I’m a psychology major, not a nutrition major, so my idea of fruit and vegetables is that they are sugar water in various shapes, sizes and colors. I guess I just don’t get why this food doesn’t seem to hit the spot.
I find myself, even now, sitting at a desk strewn with the discarded husks and pits of plant products that I’ve eaten in the last hour, and still I just end up hungry. Is it really just the fat from meat that fills one up, or is there some chemical they could isolate and inject into a vegetable? What about artificially flavoring fruits?
Call me crazy, but I think that we should take some of the money we have previously invested in propping up dictatorships around the world and spend it growing bananas that taste like pot roast.
As the world’s only superpower, we have the ability, nay, the responsibility to lead the way in obscure fields of science like this. Basically, I just need something more from health food.
For example, what is the deal with those rice cakes? If I was stranded on an island with a crate of rice cakes, I doubt I would survive. I would probably have better luck eating the crate. I probably would not notice a difference between the rice cakes and the Styrofoam packing peanuts.
I was even more dismayed by the discovery that I could have purchased a steak for less money than a large bag of lettuce.

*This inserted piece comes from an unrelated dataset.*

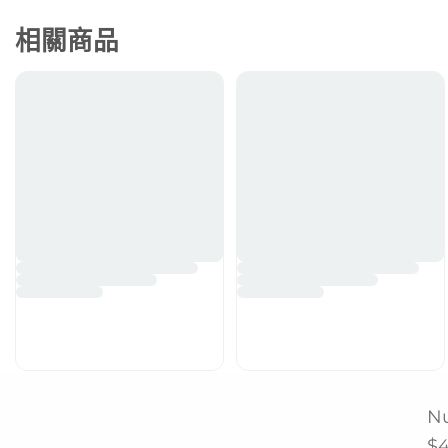
相關商品
N
$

What happened? Have I not eliminated a whole step here? I’ve eliminated the middleman, or middle-bovine if you will, and gone straight to the plant. So why doesn’t it cost less? I would imagine it takes less work to raise plants as opposed to animals, while I’m already out on this limb of things I don’t know anything about.
What I want them to do is take the extra money they are obviously making on health food, and make food that makes me feel like I’ve actually eaten something.
Sean O’Mara is a third-year psychology major.